Loulie Anderson was one of Tampa’s first professional artists. Anderson moved to Tampa from Mississippi where she was director of the art department at Synodical College. An early and enthusiastic member of Tampa’s Students’ Art Club, Anderson’s work was shown in the club’s 1922, 1923 and 1924 all Florida art exhibits. Her paintings Rain Across the Lake and Moonlight on Lake Thonotosassa attracted attention. Anderson was a charter member of the Tampa Art Institute and later president. In March 1928 she represented the Institute as a delegate to the 1st Annual Convention and Exhibition of the Florida Federation of Art in Gainesville. Anderson taught art in Tampa for many years and was listed in Who’s Who in American Art, 1953. In 1958 she accepted a teaching position at Thornwell School in Clinton, South Carolina.
Born: March 14, 1887, Brownsville, Tennessee.
Education: Art Institute of Chicago; with Wagner, Innes; Ringling School of Art; with Fred Yost.
Membership: Florida Federation of Art ,secretary; Gulf Coast Artists Group; Students’ Art Club; Tampa Art Institute, president; Clearwater Art Museum; Southeastern Art Association.

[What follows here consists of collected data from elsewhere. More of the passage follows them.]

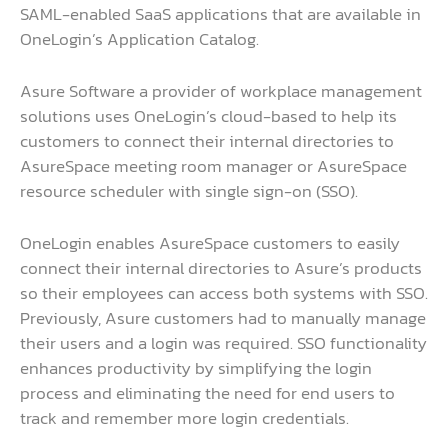
SAML-enabled SaaS applications that are available in
OneLogin’s Application Catalog.
Asure Software a provider of workplace management
solutions uses OneLogin’s cloud-based to help its
customers to connect their internal directories to
AsureSpace meeting room manager or AsureSpace
resource scheduler with single sign-on (SSO).
OneLogin enables AsureSpace customers to easily
connect their internal directories to Asure’s products
so their employees can access both systems with SSO.
Previously, Asure customers had to manually manage
their users and a login was required. SSO functionality
enhances productivity by simplifying the login
process and eliminating the need for end users to
track and remember more login credentials.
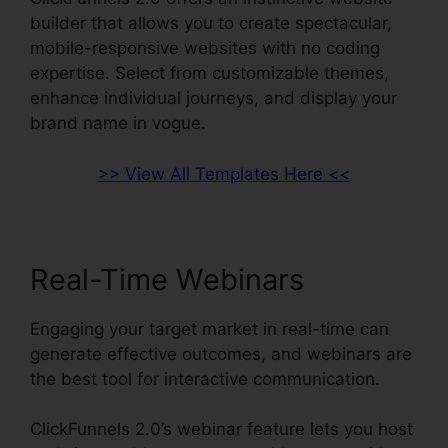
builder that allows you to create spectacular,
mobile-responsive websites with no coding
expertise. Select from customizable themes,
enhance individual journeys, and display your
brand name in vogue.
>> View All Templates Here <<
Real-Time Webinars
Engaging your target market in real-time can
generate effective outcomes, and webinars are
the best tool for interactive communication.
ClickFunnels 2.0’s webinar feature lets you host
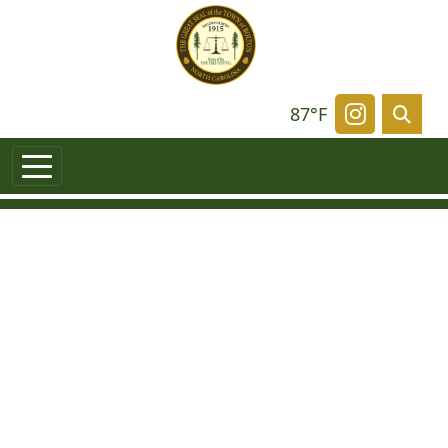
87°F
Navigate t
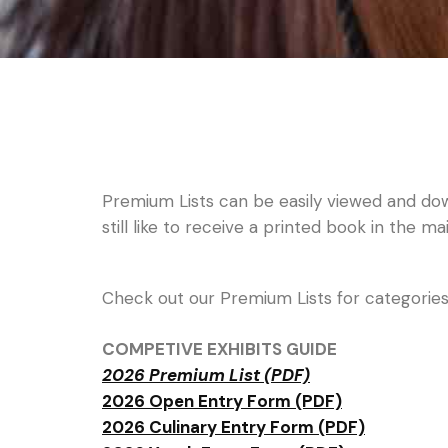
Premium Lists can be easily viewed and dow
still like to receive a printed book in the ma
Check out our Premium Lists for categories, 
COMPETIVE EXHIBITS GUIDE
2026 Premium List (PDF)
2026 Open Entry Form (PDF)
2026 Culinary Entry Form (PDF)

Exhibits: Students’ Art Club, Exhibition of Florida Art, Tampa Public Library, May 2-May 9, 1922, Sunset on the Bay, In the Heart of the Pine Woods, Moonlight on Lake Thonotosassa, Old Oak in Moonlight, Grey Moss, Old Oak Tree, Old Spanish Trail to Tampa; Students’ Art Club, Exhibition of Florida Art, Tampa Museum of Art, March 12- March 19, 1923, Rain Across the Lake, Moonlight on Lake Thonotosassa; Tampa Art Institute 3rd Annual, City Hall, March 26, 1924, Moonlight on Lake Thonotosassa; American Association of University Women, Tampa Branch, February 1931, Tampa Chamber of Commerce; Gulf Coast Artists Group, 1950, 1951; Clearwater Art Museum, August 1950; Clearwater Art Museum, 16th Annual Members Show, March 20, 1950, Arthur Yahn Award; Florida Southern College, 1952; Pan American Art Exhibition by Tampa artists, sponsored by Tampa Women’s Club and Pan American Commission at the University of Tampa, March 1953, 1st prize, El Columbia Patio.